When I view the md file in Obsidian all the original text and images are there as were in the original note in nimbus. However, the note when viewed in Obsidian also has all kinds of "gibberish" that was not in the original file in Nimbus Notes: Lines that start with three colons followed by no text, as well as lines that start with three colons and are followed by text enclosed in curly brackets. For example (this is copied from the note in Obsidian):

::: {#note-editor .note-container .theme-light .is-safari style="position: relative;"} 
::: editor-body 
::: {#note-root .export-mode .nedit-root .notranslate .size-normal .style-normal} 
::: {.editable-text .paragraph .indent-0 style="text-align:left;"}

It's a such a mess as to be unreadable. How do I fix that?

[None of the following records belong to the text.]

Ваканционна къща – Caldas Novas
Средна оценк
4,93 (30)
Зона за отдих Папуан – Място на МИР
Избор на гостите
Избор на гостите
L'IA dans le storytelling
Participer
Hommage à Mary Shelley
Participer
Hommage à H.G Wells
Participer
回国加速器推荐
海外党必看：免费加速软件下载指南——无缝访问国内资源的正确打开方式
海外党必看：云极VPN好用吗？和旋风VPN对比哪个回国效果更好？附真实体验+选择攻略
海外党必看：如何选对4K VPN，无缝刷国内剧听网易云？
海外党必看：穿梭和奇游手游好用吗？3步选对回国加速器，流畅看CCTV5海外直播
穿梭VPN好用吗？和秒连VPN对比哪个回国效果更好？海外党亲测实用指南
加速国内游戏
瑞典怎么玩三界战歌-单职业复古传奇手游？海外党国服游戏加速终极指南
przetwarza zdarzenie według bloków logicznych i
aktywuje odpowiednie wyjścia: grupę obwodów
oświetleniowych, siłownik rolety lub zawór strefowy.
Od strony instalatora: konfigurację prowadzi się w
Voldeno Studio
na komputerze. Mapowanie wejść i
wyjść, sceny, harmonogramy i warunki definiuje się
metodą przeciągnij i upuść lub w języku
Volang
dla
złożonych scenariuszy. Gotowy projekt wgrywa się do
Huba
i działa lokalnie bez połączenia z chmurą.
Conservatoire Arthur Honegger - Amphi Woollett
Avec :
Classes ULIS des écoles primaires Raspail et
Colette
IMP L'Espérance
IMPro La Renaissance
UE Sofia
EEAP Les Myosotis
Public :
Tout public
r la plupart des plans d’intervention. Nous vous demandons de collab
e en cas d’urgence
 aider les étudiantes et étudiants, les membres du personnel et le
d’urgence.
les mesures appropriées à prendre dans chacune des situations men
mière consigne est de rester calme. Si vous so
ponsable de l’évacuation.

The script I used was as follows (in zsh):

#!/bin/bash

# Use the current working directory as the root directory
root_dir="."

# Recursively traverse the directory structure
find "$root_dir" -name '*.html' -type f -exec sh -c 'pandoc "$1" -o "${1%.html}.md"' _ {} \;

I want the note to appear w/o that extraneous stuff, and for the note to appear as it originally was in Nimbus Notes.

UPDATE: I "might" have fixed the problem. I changed the last line in my script to read as follows:

find "$root_dir" -name '*.html' -type f -exec sh -c 'pandoc "$1" -t gfm-raw_html -o "${1%.html}.md"' _ {} \;

So, I added "gfm-raw_html" to that line.

It appears as though the gibberish is gone, which is great! Does my formatting look correct?

However, I am now observing a small handful of notes in Obsidian (i.e., markdown) that are blank, where the original note in Nimbus was not.

Could that be related to the latest change? IDK why the blank pages (say, 4 out of 30 or so notes). The other notes look great.

2

There are 2 answers

1
John MacFarlane On

Those are a pandoc markdown extension, fenced divs. Apparently obsidian's markdown dialect doesn't support them. That's fine, you can disable them by running pandoc with -t markdown-fenced_divs. In that case you may get some raw HTML div tags; to disable all of this you can use -t markdown-fenced_divs-native_divs-raw_html. Or you could try something like -t commonmark or -t gfm or -t markdown_strict. Pandoc supports many different markdown dialects.

0
Tesgin On

Update:

The addition of the -t gfm-raw_html stuff to the command line fixed the fenced_divs gibberish.

I've confirmed the empty pages are not because of pandoc error; they are an artifact of Nimbus Notes export to html. There are random pages that are exported to blank html files, as well as to pdf files. I've reached out to support for a fix. No word yet.